## [Exercise goal]
Leaving the images aside, transcribe all the data below exactly.

## [Source material]
· · · ·

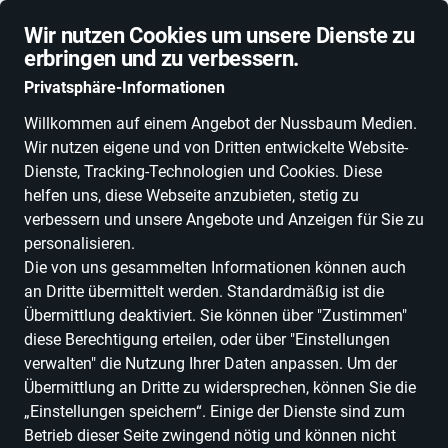
Schnelle Lieferung
Wir nutzen Cookies um unsere Dienste zu
erbringen und zu verbessern.
Privatsphäre-Informationen
Willkommen auf einem Angebot der Nussbaum Medien.
Wir nutzen eigene und von Dritten entwickelte Website-
ALLE KATEGORIEN
NEUHEITEN
DEALS
ESSEN, TRINKEN & GENU
Dienste, Tracking-Technologien und Cookies. Diese
helfen uns, diese Webseite anzubieten, stetig zu
verbessern und unsere Angebote und Anzeigen für Sie zu
personalisieren.
Die von uns gesammelten Informationen können auch
-11 %
an Dritte übermittelt werden. Standardmäßig ist die
Übermittlung deaktiviert. Sie können über "Zustimmen"
diese Berechtigung erteilen, oder über "Einstellungen
verwalten" die Nutzung Ihrer Daten anpassen. Um der
Übermittlung an Dritte zu widersprechen, können Sie die
„Einstellungen speichern“. Einige der Dienste sind zum
Betrieb dieser Seite zwingend nötig und können nicht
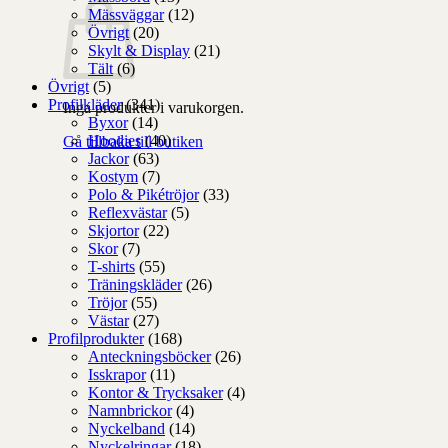
Mässväggar
(12)
Övrigt
(20)
Skylt & Display
(21)
Tält
(6)
Övrigt
(5)
Profilkläder
(341)
Inga produkter i varukorgen.
Byxor
(14)
Hoodies
(40)
Gå tillbaka till butiken
Jackor
(63)
Kostym
(7)
Polo & Pikétröjor
(33)
Reflexvästar
(5)
Skjortor
(22)
Skor
(7)
T-shirts
(55)
Träningskläder
(26)
Tröjor
(55)
Västar
(27)
Profilprodukter
(168)
Anteckningsböcker
(26)
Isskrapor
(11)
Kontor & Trycksaker
(4)
Namnbrickor
(4)
Nyckelband
(14)
Nyckelringar
(18)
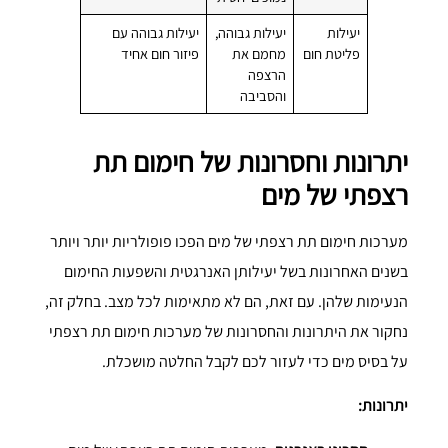
יעילות
יעילות גבוהה,
יעילות גבוהה עם
פליטת חום
מחמם את
פיזור חום אחיד
הרצפה
והסביבה
יתרונות וחסרונות של חימום תת
רצפתי של מים
מערכות חימום תת רצפתי של מים הפכו פופולריות יותר ויותר
בשנים האחרונות בשל יעילותן האנרגטית והשפעות החימום
הנעימות שלהן. עם זאת, הם לא מתאימות לכל מצב. בחלק זה,
נחקור את היתרונות והחסרונות של מערכות חימום תת רצפתי
על בסיס מים כדי לעזור לכם לקבל החלטה מושכלת.
יתרונות:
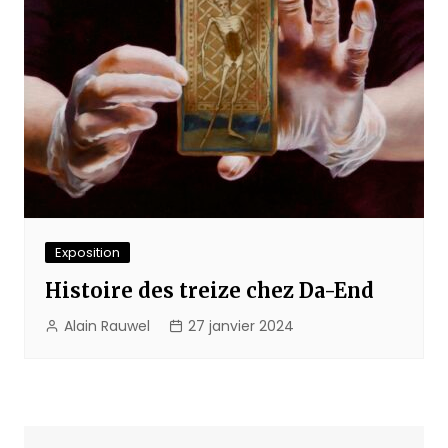
Exposition
Histoire des treize chez Da-End
Alain Rauwel
27 janvier 2024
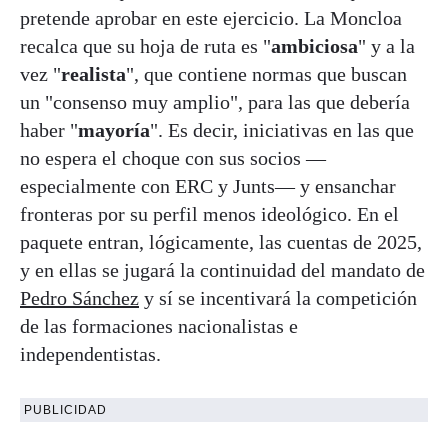
pretende aprobar en este ejercicio. La Moncloa
recalca que su hoja de ruta es "
ambiciosa
" y a la
vez "
realista
", que contiene normas que buscan
un "consenso muy amplio", para las que debería
haber "
mayoría
". Es decir, iniciativas en las que
no espera el choque con sus socios —
especialmente con ERC y Junts— y ensanchar
fronteras por su perfil menos ideológico. En el
paquete entran, lógicamente, las cuentas de 2025,
y en ellas se jugará la continuidad del mandato de
Pedro Sánchez
y sí se incentivará la competición
de las formaciones nacionalistas e
independentistas.
PUBLICIDAD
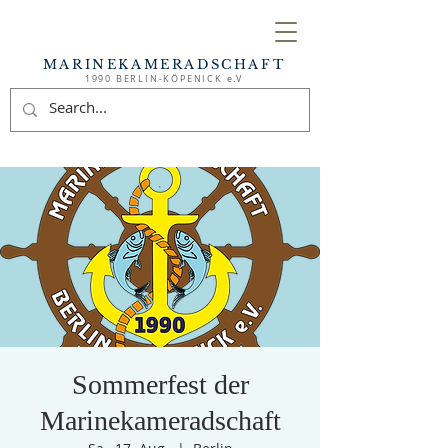
MARINEKAMERADSCHAFT
1990 BERLIN-KÖPENICK e.V
Sommerfest der
Marinekameradschaft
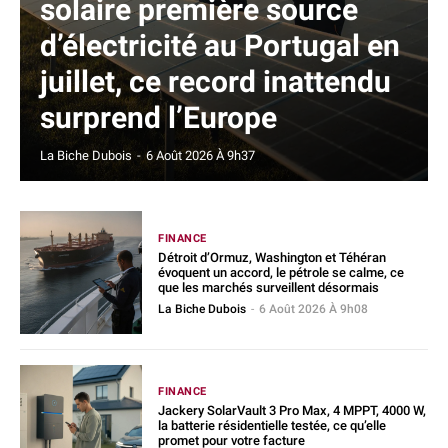
solaire première source
d’électricité au Portugal en
juillet, ce record inattendu
surprend l’Europe
La Biche Dubois
-
6 Août 2026 À 9h37
FINANCE
Détroit d’Ormuz, Washington et Téhéran
évoquent un accord, le pétrole se calme, ce
que les marchés surveillent désormais
La Biche Dubois
-
6 Août 2026 À 9h08
FINANCE
Jackery SolarVault 3 Pro Max, 4 MPPT, 4000 W,
la batterie résidentielle testée, ce qu’elle
promet pour votre facture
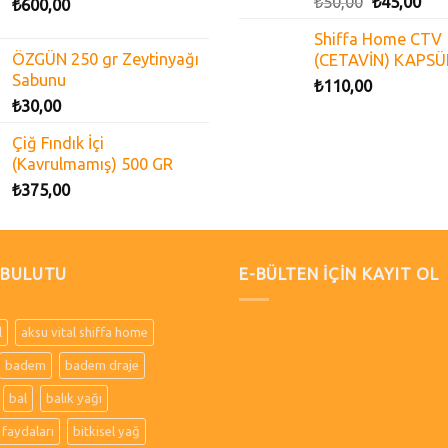
₺
50,00
₺
45,00
₺
600,00
Shiffa Home CTV
ÖZGÜN 250 gr Zeytinyağı
(CETAVİN) KAPSÜ
Sabunu
₺
110,00
₺
30,00
Çiğ Fındık İçi
(Kavrulmamış) 500 GR
₺
375,00
 BULUTU
E-BÜLTEN İÇİN KAYIT OL
l
aksu vital shiffa home
badem
badem draje
bal
balık yağı
 faydaları
bitkisel yağ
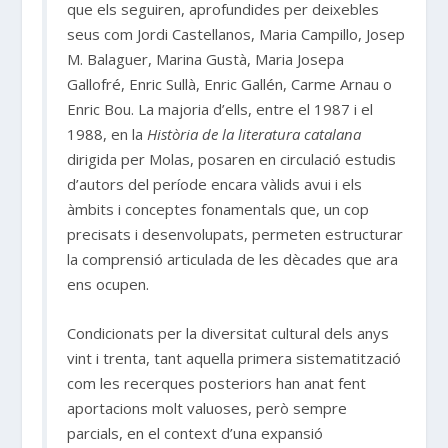
que els seguiren, aprofundides per deixebles
seus com Jordi Castellanos, Maria Campillo, Josep
M. Balaguer, Marina Gustà, Maria Josepa
Gallofré, Enric Sullà, Enric Gallén, Carme Arnau o
Enric Bou. La majoria d’ells, entre el 1987 i el
1988, en la
Història de la literatura catalana
dirigida per Molas, posaren en circulació estudis
d’autors del període encara vàlids avui i els
àmbits i conceptes fonamentals que, un cop
precisats i desenvolupats, permeten estructurar
la comprensió articulada de les dècades que ara
ens ocupen.
Condicionats per la diversitat cultural dels anys
vint i trenta, tant aquella primera sistematització
com les recerques posteriors han anat fent
aportacions molt valuoses, però sempre
parcials, en el context d’una expansió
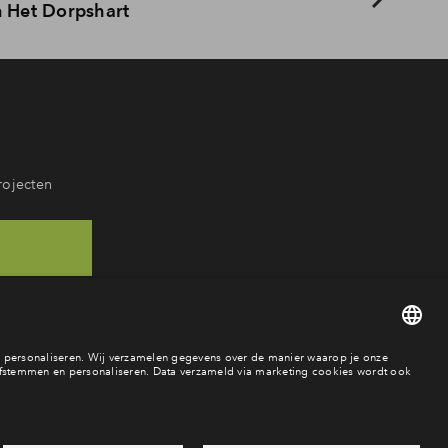
 Het Dorpshart
rojecten
68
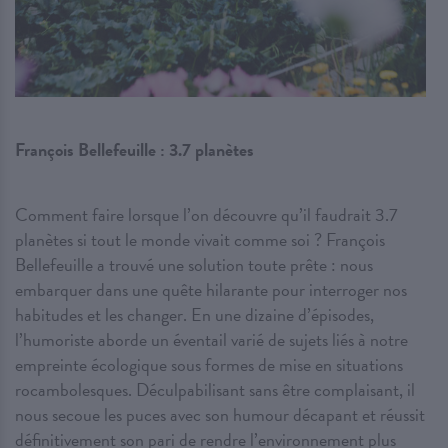
François Bellefeuille : 3.7 planètes
Comment faire lorsque l’on découvre qu’il faudrait 3.7
planètes si tout le monde vivait comme soi ? François
Bellefeuille a trouvé une solution toute prête : nous
embarquer dans une quête hilarante pour interroger nos
habitudes et les changer. En une dizaine d’épisodes,
l’humoriste aborde un éventail varié de sujets liés à notre
empreinte écologique sous formes de mise en situations
rocambolesques. Déculpabilisant sans être complaisant, il
nous secoue les puces avec son humour décapant et réussit
définitivement son pari de rendre l’environnement plus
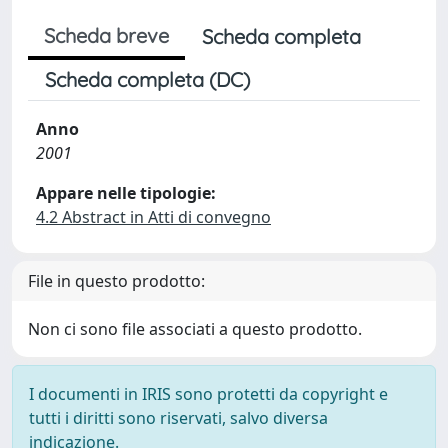
Scheda breve
Scheda completa
Scheda completa (DC)
Anno
2001
Appare nelle tipologie:
4.2 Abstract in Atti di convegno
File in questo prodotto:
Non ci sono file associati a questo prodotto.
I documenti in IRIS sono protetti da copyright e
tutti i diritti sono riservati, salvo diversa
indicazione.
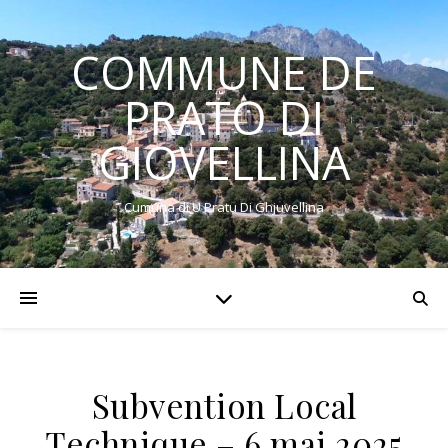
COMMUNE DE
PRATO DI
GIOVELLINA
Cumuna di U Pratu Di Ghjuvellina
Subvention Local
Technique – 6 mai 2025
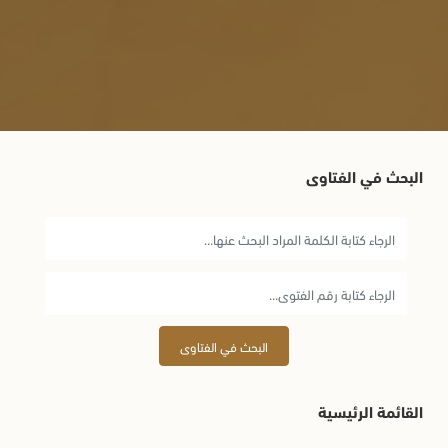
البحث في الفتاوى
البحث في الفتاوى
القائمة الرئيسية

· · · ·

## [Exercise answer]
Schnelle Lieferung
Wir nutzen Cookies um unsere Dienste zu
erbringen und zu verbessern.
Privatsphäre-Informationen
Willkommen auf einem Angebot der Nussbaum Medien.
Wir nutzen eigene und von Dritten entwickelte Website-
ALLE KATEGORIEN
NEUHEITEN
DEALS
ESSEN, TRINKEN & GENU
Dienste, Tracking-Technologien und Cookies. Diese
helfen uns, diese Webseite anzubieten, stetig zu
verbessern und unsere Angebote und Anzeigen für Sie zu
personalisieren.
Die von uns gesammelten Informationen können auch
-11 %
an Dritte übermittelt werden. Standardmäßig ist die
Übermittlung deaktiviert. Sie können über "Zustimmen"
diese Berechtigung erteilen, oder über "Einstellungen
verwalten" die Nutzung Ihrer Daten anpassen. Um der
Übermittlung an Dritte zu widersprechen, können Sie die
„Einstellungen speichern“. Einige der Dienste sind zum
Betrieb dieser Seite zwingend nötig und können nicht
Mässväggar
(12)
Övrigt
(20)
Skylt & Display
(21)
Tält
(6)
Övrigt
(5)
Profilkläder
(341)
Inga produkter i varukorgen.
Byxor
(14)
Hoodies
(40)
Gå tillbaka till butiken
Jackor
(63)
Kostym
(7)
Polo & Pikétröjor
(33)
Reflexvästar
(5)
Skjortor
(22)
Skor
(7)
T-shirts
(55)
Träningskläder
(26)
Tröjor
(55)
Västar
(27)
Profilprodukter
(168)
Anteckningsböcker
(26)
Isskrapor
(11)
Kontor & Trycksaker
(4)
Namnbrickor
(4)
Nyckelband
(14)
Nyckelringar
(18)
יעילות
יעילות גבוהה,
יעילות גבוהה עם
פליטת חום
מחמם את
פיזור חום אחיד
הרצפה
והסביבה
יתרונות וחסרונות של חימום תת
רצפתי של מים
מערכות חימום תת רצפתי של מים הפכו פופולריות יותר ויותר
בשנים האחרונות בשל יעילותן האנרגטית והשפעות החימום
הנעימות שלהן. עם זאת, הם לא מתאימות לכל מצב. בחלק זה,
נחקור את היתרונות והחסרונות של מערכות חימום תת רצפתי
על בסיס מים כדי לעזור לכם לקבל החלטה מושכלת.
יתרונות:
Exposition
Histoire des treize chez Da-End
Alain Rauwel
27 janvier 2024
pretende aprobar en este ejercicio. La Moncloa
recalca que su hoja de ruta es "
ambiciosa
" y a la
vez "
realista
", que contiene normas que buscan
un "consenso muy amplio", para las que debería
haber "
mayoría
". Es decir, iniciativas en las que
no espera el choque con sus socios —
especialmente con ERC y Junts— y ensanchar
fronteras por su perfil menos ideológico. En el
paquete entran, lógicamente, las cuentas de 2025,
y en ellas se jugará la continuidad del mandato de
Pedro Sánchez
y sí se incentivará la competición
de las formaciones nacionalistas e
independentistas.
PUBLICIDAD
MARINEKAMERADSCHAFT
1990 BERLIN-KÖPENICK e.V
Sommerfest der
Marinekameradschaft
solaire première source
d’électricité au Portugal en
juillet, ce record inattendu
surprend l’Europe
La Biche Dubois
-
6 Août 2026 À 9h37
FINANCE
Détroit d’Ormuz, Washington et Téhéran
évoquent un accord, le pétrole se calme, ce
que les marchés surveillent désormais
La Biche Dubois
-
6 Août 2026 À 9h08
FINANCE
Jackery SolarVault 3 Pro Max, 4 MPPT, 4000 W,
la batterie résidentielle testée, ce qu’elle
promet pour votre facture
₺
50,00
₺
45,00
₺
600,00
Shiffa Home CTV
ÖZGÜN 250 gr Zeytinyağı
(CETAVİN) KAPSÜ
Sabunu
₺
110,00
₺
30,00
Çiğ Fındık İçi
(Kavrulmamış) 500 GR
₺
375,00
 BULUTU
E-BÜLTEN İÇİN KAYIT OL
l
aksu vital shiffa home
badem
badem draje
bal
balık yağı
 faydaları
bitkisel yağ
que els seguiren, aprofundides per deixebles
seus com Jordi Castellanos, Maria Campillo, Josep
M. Balaguer, Marina Gustà, Maria Josepa
Gallofré, Enric Sullà, Enric Gallén, Carme Arnau o
Enric Bou. La majoria d’ells, entre el 1987 i el
1988, en la
Història de la literatura catalana
dirigida per Molas, posaren en circulació estudis
d’autors del període encara vàlids avui i els
àmbits i conceptes fonamentals que, un cop
precisats i desenvolupats, permeten estructurar
la comprensió articulada de les dècades que ara
ens ocupen.
Condicionats per la diversitat cultural dels anys
vint i trenta, tant aquella primera sistematització
com les recerques posteriors han anat fent
aportacions molt valuoses, però sempre
parcials, en el context d’una expansió
 Het Dorpshart
rojecten
68
François Bellefeuille : 3.7 planètes
Comment faire lorsque l’on découvre qu’il faudrait 3.7
planètes si tout le monde vivait comme soi ? François
Bellefeuille a trouvé une solution toute prête : nous
embarquer dans une quête hilarante pour interroger nos
habitudes et les changer. En une dizaine d’épisodes,
l’humoriste aborde un éventail varié de sujets liés à notre
empreinte écologique sous formes de mise en situations
rocambolesques. Déculpabilisant sans être complaisant, il
nous secoue les puces avec son humour décapant et réussit
définitivement son pari de rendre l’environnement plus
Scheda breve
Scheda completa
Scheda completa (DC)
Anno
2001
Appare nelle tipologie:
4.2 Abstract in Atti di convegno
File in questo prodotto:
Non ci sono file associati a questo prodotto.
I documenti in IRIS sono protetti da copyright e
tutti i diritti sono riservati, salvo diversa
indicazione.
COMMUNE DE
PRATO DI
GIOVELLINA
Cumuna di U Pratu Di Ghjuvellina
Subvention Local
Technique – 6 mai 2025
البحث في الفتاوى
البحث في الفتاوى
القائمة الرئيسية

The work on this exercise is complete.